Presidential campaigns work carefully to craft an image that represents their candidate, and what better way than to have a cultivated playlist with a few core songs to play during rallies and TV advertisements? Let’s delve into some of my favorite, and some of the more confusing campaign anthems from the past few decades.
In his 1992 campaign, President Bill Clinton successfully branded the Fleetwood Mac song “Don’t Stop” (1977) and still played it often at events after his time in office. The lyrics offer a message of hope for the future: “Don’t stop thinking about tomorrow . . . It’ll be, better than before.” For his 2000 campaign, President George W. Bush featured the song “I Won’t Back Down” (1989) until artist Tom Petty filed a cease-and-desist-order against the Bush campaign. The song features strong lyrics like “I’m gonna stand my ground / Won’t be turned around” that are rather emblematic of most Republican campaign music (as are the complaints about the music’s usage from the artists themselves).

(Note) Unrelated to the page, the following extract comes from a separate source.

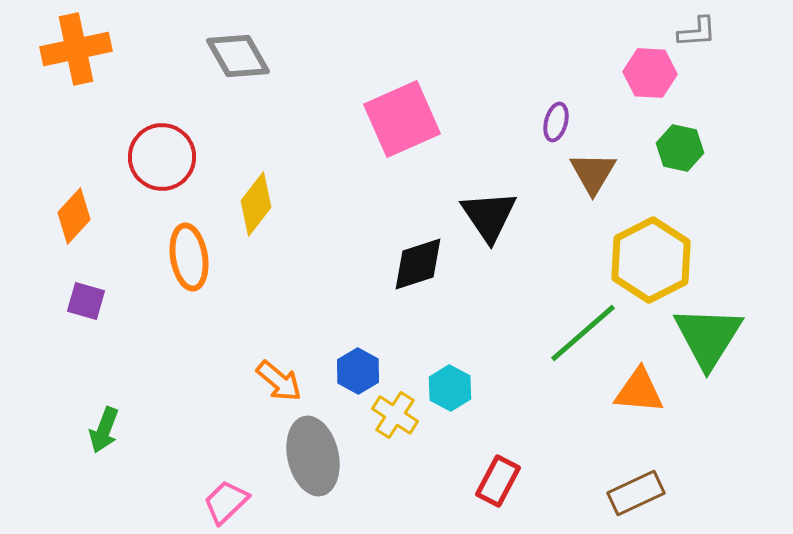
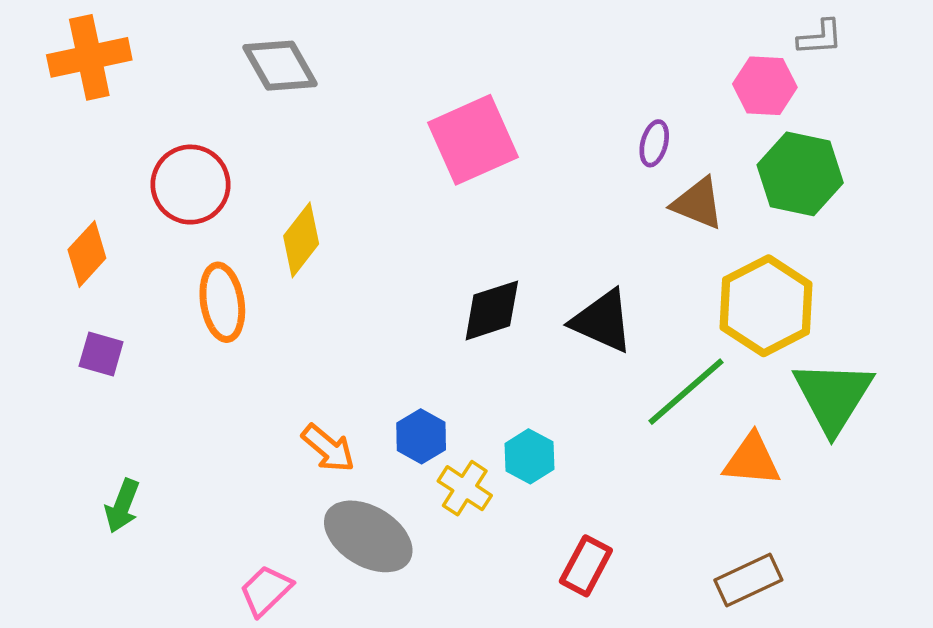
green hexagon: (680, 148) -> (800, 174), size x1.5
brown triangle: (593, 173) -> (698, 203), turned -39
black triangle: (489, 216) -> (602, 321), moved, turned -32
gray ellipse: (313, 456) -> (368, 536), turned -46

In more recent years, some of my favorite campaign music has been featured to great effect. The 2016 Hillary Clinton campaign featured some upbeat pop songs by female artists like “Brave” (2013) by Sara Bareilles and Katy Perry’s “Roar” (2013). Here we see the Clinton campaign capitalizing on Hillary’s narrative as the would-be first female president, as the 2008 McCain-Palin campaign attempted with the Heart song “Barracuda” (1977), to which the band protested. In the same infamous 2016 election year, President Donald Trump featured Lee Greenwood’s “God Bless the USA” (1984), an unsurprising choice, and another that made me do a double take. The Rolling Stones’ “You Can’t Always Get What You Want” (1968) was used by Trump at multiple rallies to my chagrin, and I have to imagine to the chagrin of many others. Though the British rock band protested Trump’s use of it and later threatened to sue, the idea of a song whose main lyrics are “You can’t always get what you want / But if you try sometime you find / You get what you need” at a presidential rally is to me truly astounding: as if Trump was trying to suggest no one wanted him in office, but his presidency was instead a necessity. Overall, my favorite campaign choices so far have come from Bernie Sanders’ 2016 campaign songs “Starman”(1972) by David Bowie, and my all-time favorite from the 2020 campaign: “Seven Nation Army” (2003) by The White Stripes.

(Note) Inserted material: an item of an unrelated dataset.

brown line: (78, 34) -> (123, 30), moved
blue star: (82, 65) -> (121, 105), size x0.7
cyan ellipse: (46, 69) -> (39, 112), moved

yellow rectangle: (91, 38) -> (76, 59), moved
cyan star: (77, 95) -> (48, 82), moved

But let’s end with a look at the music that has characterized the 2020 campaign. Trump’s persistent use of Village People’s “Y.M.C.A.” (1978) has baffled me, at least, while Joe Biden actually commissioned a JoJo song called “The Change” (2020) with a focus on empowerment and activism.
Campaign songs say a lot about the candidates they represent. So, hopefully this election means none of us will have to hear “Y.M.C.A.” in a political setting ever again.